■ Provided records ■

——

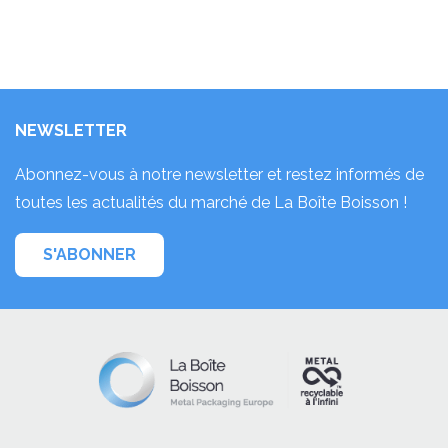
NEWSLETTER
Abonnez-vous à notre newsletter et restez informés de
toutes les actualités du marché de La Boîte Boisson !
S'ABONNER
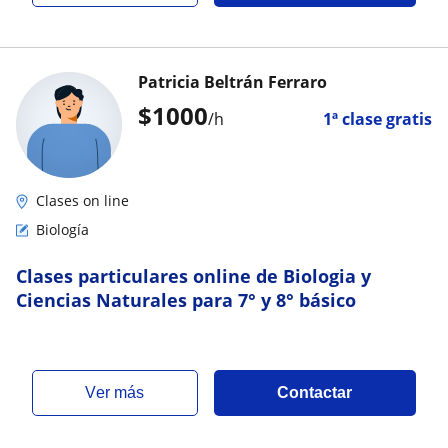
Patricia Beltrán Ferraro
$
1000
/h
1ª clase gratis
Clases on line
Biología
Clases particulares online de Biologia y
Ciencias Naturales para 7° y 8° básico
ver más
Contactar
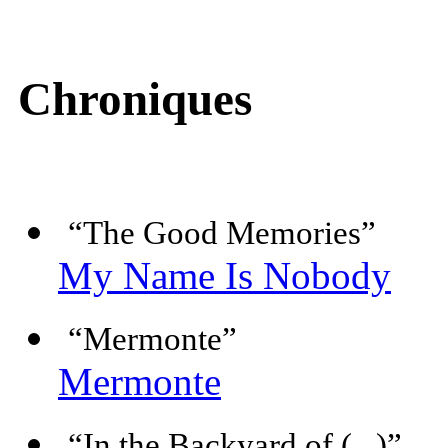
Chroniques
“The Good Memories”
My Name Is Nobody
“Mermonte”
Mermonte
“In the Backyard of (...)”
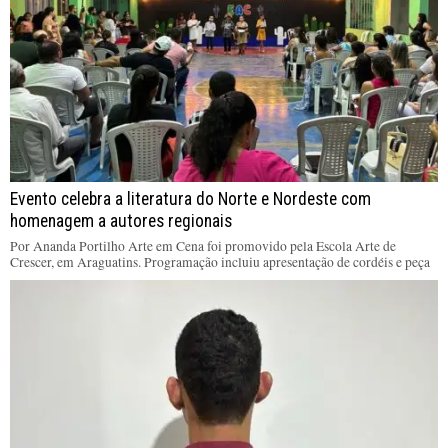
Evento celebra a literatura do Norte e Nordeste com
homenagem a autores regionais
Por Ananda Portilho Arte em Cena foi promovido pela Escola Arte de
Crescer, em Araguatins. Programação incluiu apresentação de cordéis e peça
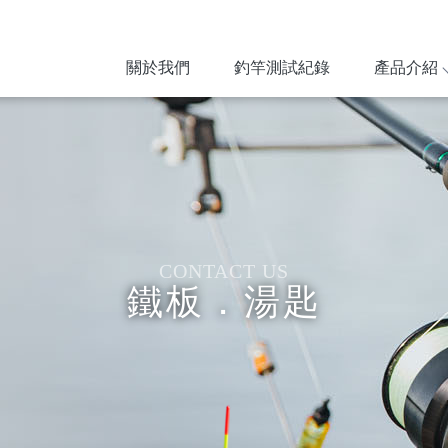
關於我們
釣竿測試紀錄
產品介紹
鐵板．湯匙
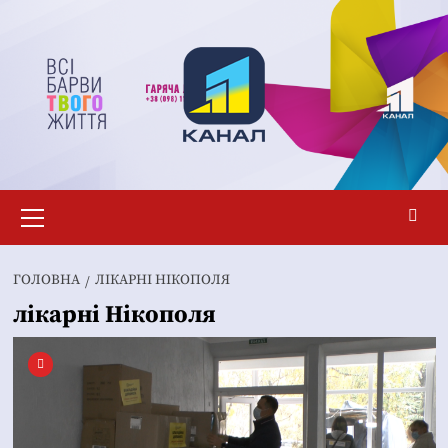
Перейти
до
вмісту
Основне
меню
ГОЛОВНА
ЛІКАРНІ НІКОПОЛЯ
лікарні Нікополя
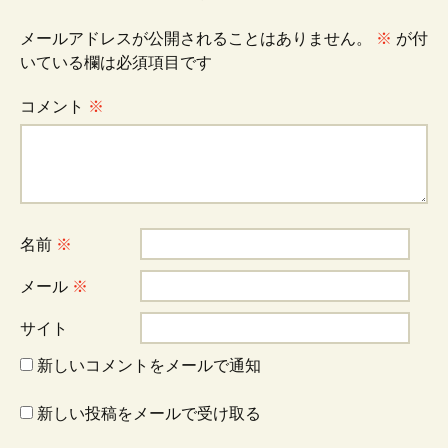
ビ
メールアドレスが公開されることはありません。
※
が付
いている欄は必須項目です
ゲ
コメント
※
ー
シ
名前
※
ョ
メール
※
サイト
ン
新しいコメントをメールで通知
新しい投稿をメールで受け取る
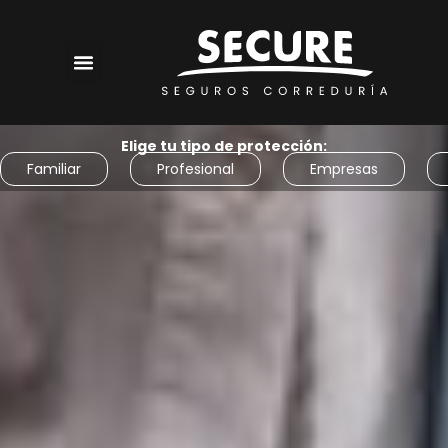
Elige tu tipo de protección:
Familiar
Profesional
Empresas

——

■ Work item ■
Wherever the string "Clases" appears in the data above, copy the line it sits in.

■ Solved problem ■
Clases on line
Clases particulares online de Biologia y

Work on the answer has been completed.